(Saved entries)

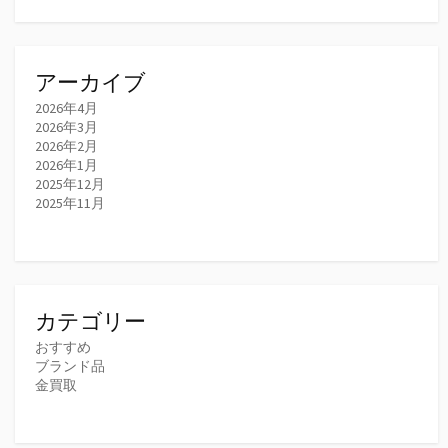
アーカイブ
2026年4月
2026年3月
2026年2月
2026年1月
2025年12月
2025年11月
カテゴリー
おすすめ
ブランド品
金買取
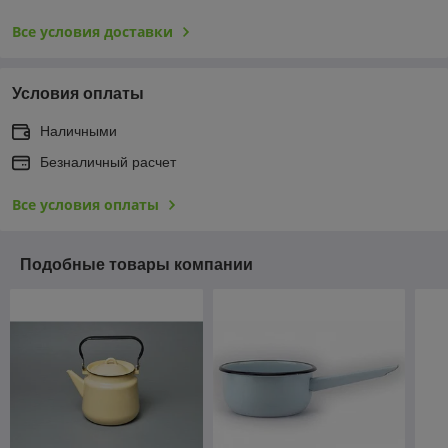
Все условия доставки
Условия оплаты
Наличными
Безналичный расчет
Все условия оплаты
Подобные товары компании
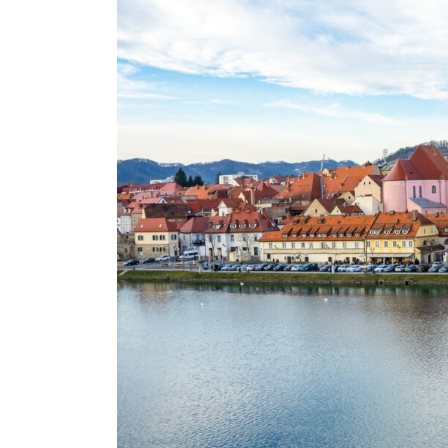
Ville des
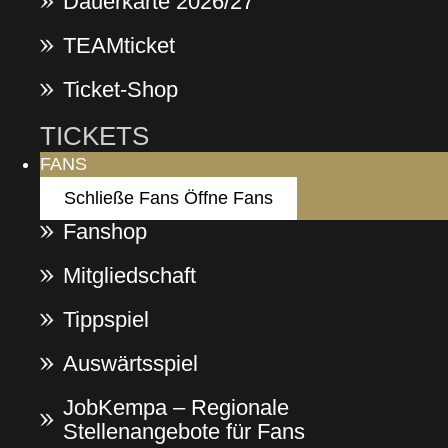
Dauerkarte 2026/27
TEAMticket
Ticket-Shop
TICKETS
FANS
Schließe Fans
Öffne Fans
Fanshop
Mitgliedschaft
Tippspiel
Auswärtsspiel
JobKempa – Regionale
Stellenangebote für Fans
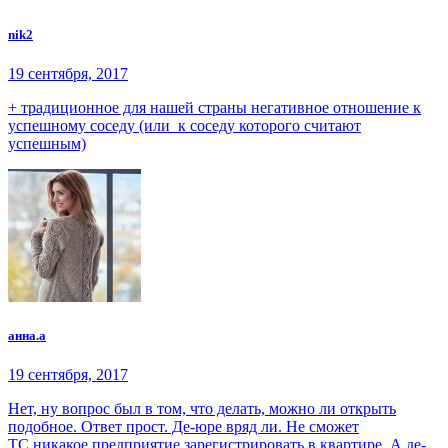
nik2
19 сентября, 2017
+ традиционное для нашей страны негативное отношение к
успешному соседу (или к соседу которого считают
успешным)
анна.a
19 сентября, 2017
Нет, ну вопрос был в том, что делать, можно ли открыть
подобное. Ответ прост. Де-юре вряд ли. Не сможет
ТС никакое предприятие зарегистрировать в квартире. А де-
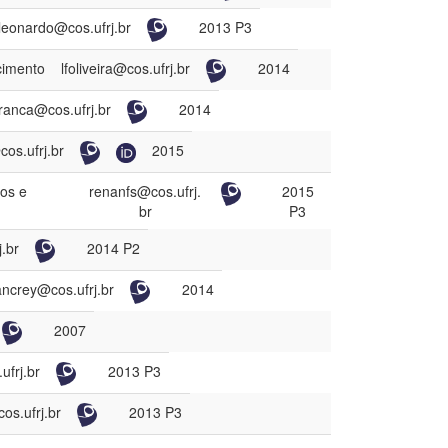
leonardo@cos.ufrj.br
2013 P3
cimento
lfoliveira@cos.ufrj.br
2014
ranca@cos.ufrj.br
2014
os.ufrj.br
2015
os e
renanfs@cos.ufrj.
2015
br
P3
.br
2014 P2
ncrey@cos.ufrj.br
2014
2007
frj.br
2013 P3
os.ufrj.br
2013 P3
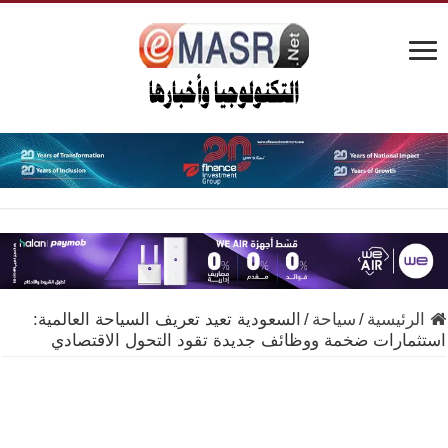
الرئيسية
/
سياحة
/
السعودية تعيد تعريف السياحة العالمية:
استثمارات ضخمة ووظائف جديدة تقود التحول الاقتصادي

Exercise:
Go through the data and return each line where the word "ufrj" appears.

Answer space:
leonardo@cos.ufrj.br
lfoliveira@cos.ufrj.br
ranca@cos.ufrj.br
os.ufrj.br
renanfs@cos.ufrj.
ncrey@cos.ufrj.br
os.ufrj.br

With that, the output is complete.